After my marriage I relocated to Abu Dhabi, UAE where my spouse was working at the time. It wasn’t a big move for me personally, since I lived, schooled and spent a major part of my teenage years there. The Abu Dhabi I left in 2000 and the one I went to reside in 2011 were vastly different! Abu Dhabi really re-invented itself in a span of a decade. Of course, my recollections from childhood, would be a bit hazy, however I would say, it definitely did change when I wasn’t around. 🙂
To refresh myself and see the changes 11 years had brought to my city (yes, I believe I’m entitled to call it that); I embarked on a self discovery tour. So I started with the farthest reach of Abu Dhabi; the port of Mina. Zayed Port is Abu Dhabi’s oldest commercial port and has been the main city port for the last 40 years. Located in the north-eastern part of the emirate, it covers an area of 5.1 square kilometers. For those interested in the shipping industry, you can read about it here. I for one, wanted to see the fruit and vegetable markets, as well as the fish market located at the spot. The entire Iranian market is situated right before the port of Mina. You could also take a lovely Big Bus tour which allows you to stop by, browse at leisure, and then move on to another iconic part of the city.

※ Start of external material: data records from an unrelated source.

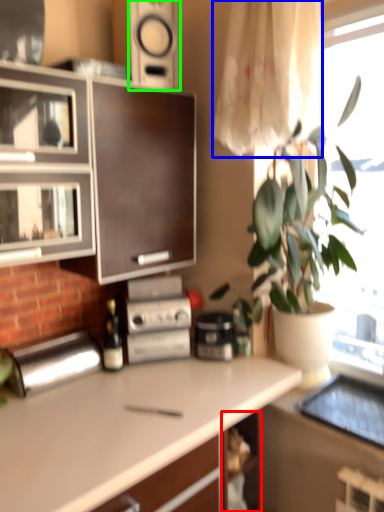 Question: Which is farther away from shelf (highlighted by a red box)? curtain (highlighted by a blue box) or speaker (highlighted by a green box)?

Choices:
 (A) curtain
 (B) speaker

Answer: (B) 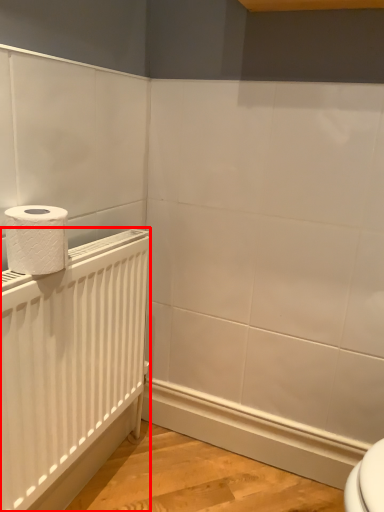 Question: Considering the relative positions of radiator (annotated by the red box) and toilet paper in the image provided, where is radiator (annotated by the red box) located with respect to the staircase?

Choices:
 (A) left
 (B) right

Answer: (B) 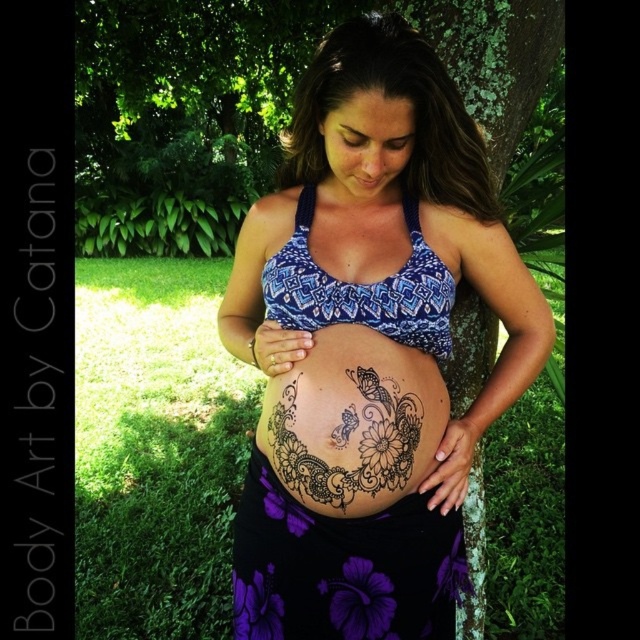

Abu Dhabi was never a city for hustle and bustle, that was always Dubai. Though Abu Dhabi these days is a cultural capital for the region, in close competition with it would be another emirate – Sharjah. Sharjah, though can be called the Islamic cultural capital in comparison to Abu Dhabi. I’m not saying the other emirates don’t have culture spots, but the above two are being actively marketed in the region as such. Abu Dhabi is the largest of all the seven emirates and has the largest oil reserves as well in the sovereign state.
There’s so much I discovered when I stayed there in the short span of 2 years, that it should take me a couple of blog posts to write it through. I also made wonderful friends in Abu Dhabi who have remained with me and we catch up frequently. Thank you E and L for just being there for me! Always cherish our times together. 🙂
Coming back to the port of Mina which I went on a tour with E one day, we stopped by and browsed the souvenir stores, the nurseries, the fruit markets, even the fish market saw us stop by. A real treat at the fish market is the live fish they catch and fry for you from the giant tanks with a lovely marinade, and there you have a fresh fish grill done just for you to your taste! Yum!
We also went a bit further and browsed the Mina Mall behind the port which houses the Co-op society (a giant grocery / hypermarket store, a household name here) as well as the Al-Jarir Bookstore and a carpet souk on the first floor with lots of kids games thrown in for good measure. You could have lost me in the bookstore, and for that matter you will lose me in any bookstore 🙂
I recommend if you want to take in the sights of Mina, you take the buses that travel frequently on those routes. Taxis are hard to come by unless you wish to walk in the sweltering sun (in summer) for a good 20 mins or so. In winter the sun is easier to bear but sometimes just as hot for those who are unused to desert weather. You can look up the bus schedule here. And they always are on time! Don’t miss them!
How to get there: Look up the bus schedules and time yourself, so you can make all the pit stops before the next bus arrives to pick one up. I am listing those out here for good measure: nurseries, souvenir stores, basic home stores / Iranian market, carpet souks, fruit and vegetable markets, fish market and Mina Mall. Anyone else who is an Abu Dhabiite, do remind me of any places I may have missed out,
Handy tips: Always WEAR sunscreen. Re-apply every half hour to 40 mins. Else a big wide-brimmed hat. Carry your camera or use your phone. For phone users, do charge your batteries ahead in advance.
Carry handy cash around, It will come in useful for bus fares (small change) and for eating out or any purchases you wish to make.